Mom, although you're away to celebrate Mother's Day with Nainai, but I know you know got my message. Thank you for nuturing me, thank you for buying me a new Raoul top on Mother's Day. It's Mother's Day and as a filial son, I got something in return! I'm so hungry and lonely now. I have Sherilyn, Maxy, and Macy with me. Dad's out for company function and here I am, rotting and chunking Mars. Holy, I've yet to study for my Biology! My motivation towards tomorrow is meeting Christy. Hahaha, she's a nice girl I swear. Davier and Malcom may be joining along too. Am I a JC student? Sometimes, I do ask myself too..
Engulfed @ 3:31 PM
Oh fuck
McDonalds. It was 2minutes away from 11, yet we couldn't get our
McGriddles meal. Hell, I'm not happy. But good thing that I met
Zu for breakfast still. From high class
McDonalds breakfast, downgraded to our own homemade breakfast. Cooked some eggs and some toast, with Marigold peel fresh orange juice. Well, let's not be complacent. Sent her home after 2 hours of eating and TV because she needs to do her work, and so do I.
Engulfed @ 11:57 PM
Saturday, May 10, 2008
You tear my heart open and I keep bleeding. Still, I wish you're the one to mend this wound, and salvage it. Girl, I'm falling too deep for you.. So much so that I'm afraid that I'll regret. I love you..
Engulfed @ 7:56 PM
We sorted things out. I was glad that we had the same feeling for each other. I wish
Davier can forget her asap because I don't want to ruin our brotherhood also. I know he wishes the best for her too.
Engulfed @ 5:11 PM
Thursday, May 08, 2008
Ok it's true I've the same feelings for you and it's obvious that both of us knew it. But we have the same fear I guess so. Fear that things may end up like you and
Davier. From the best of friends, to boy girl friend, to almost complete strangers now. But just to tell you that your feelings are not one-sided. We shall see how we work things out? Really afraid of the final outcome. But yes, I do love you and I know you can sense it.

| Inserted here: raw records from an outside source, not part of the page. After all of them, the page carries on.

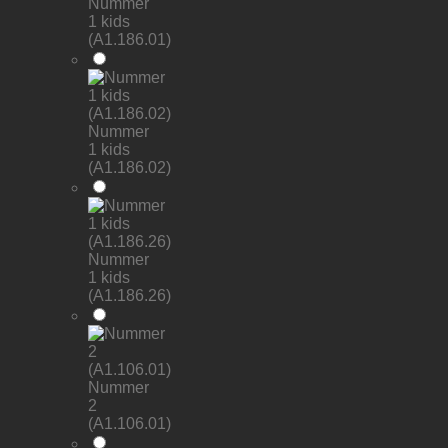
Nummer
1 kids
(A1.186.01)
Nummer
1 kids
(A1.186.02)
Nummer
1 kids
(A1.186.26)
Nummer
2
(A1.106.01)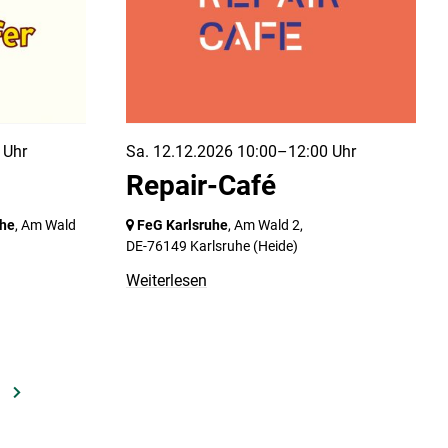
 Uhr
Sa. 12.12.2026 10:00–12:00 Uhr
Repair-Café
uhe
, Am Wald
FeG Karlsruhe
, Am Wald 2,
DE-76149 Karlsruhe
(Heide)
Weiterlesen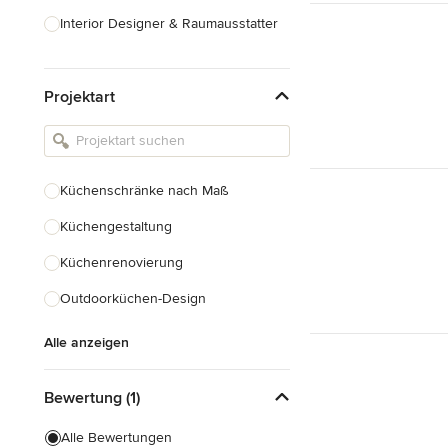
Interior Designer & Raumausstatter
Küchenplanung
Projektart
Landschaftsarchitekten
Armaturen & Sanitärbedarf
Beleuchtung
Küchenschränke nach Maß
Einbauschränke
Küchengestaltung
Alle anzeigen
Küchenrenovierung
Outdoorküchen-Design
Alle anzeigen
Bewertung (1)
Alle Bewertungen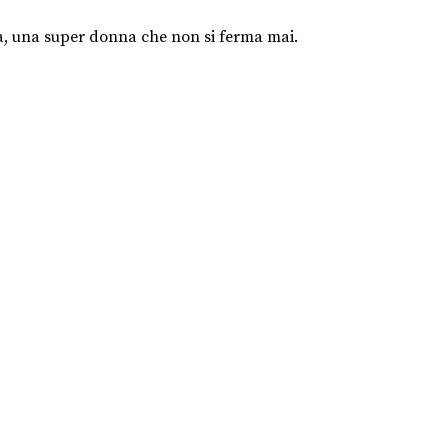
cia, una super donna che non si ferma mai.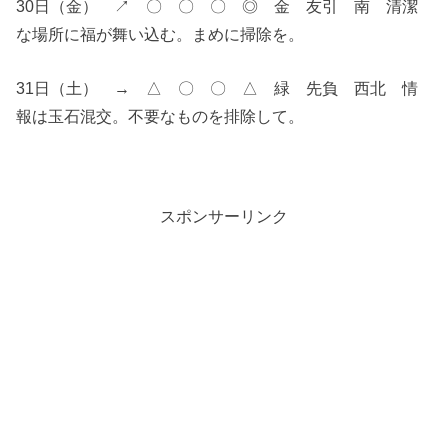
30日（金） ↗︎ 〇 〇 〇 ◎ 金 友引 南 清潔
な場所に福が舞い込む。まめに掃除を。
31日（土） → △ 〇 〇 △ 緑 先負 西北 情
報は玉石混交。不要なものを排除して。
スポンサーリンク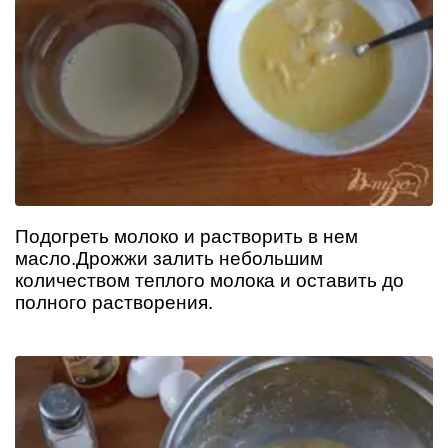
Подогреть молоко и растворить в нем
масло.Дрожжи залить небольшим
количеством теплого молока и оставить до
полного растворения.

The above was the exact text I sent to her. I'm not afraid of posting it up, because right now I know, this feelings is absolutely true. I don't know when I started to fell for her, I really don't. But definitely not when the both of them are still together.
Engulfed @ 8:07 PM
Tuesday, May 06, 2008
Whoosh, I've finished my homework and I'm kinda proud of myself.
*taps on my own shoulder.
Engulfed @ 1:20 AM
Saturday, May 03, 2008
Went for drinking session with the rest of the
masssss group on Wednesday night.
NewAsiaBar as usual, after that was minds cafe for awhile, then walked around Clarke Quay.
Zu cried and told me some things that she find it hard to decide. I was lost, I'm afraid my advice was bias. So I got Nikki and
Makoto to help me. So after listening to all our advices, she sorted things out with
Davier. I don't know what she said either. But she went home without a word. Guess she felt miserable after the talk.
Ok back to the point. After Clarke Quay we walk a hell long distance to East Coast for breakfast. Cycled, bladed etc.. Fast forward. Then I met
Wanying to pass her the homework and had my 2
nd breakfast with Dad and Mom. I'm missing out so much at home.. Guilty.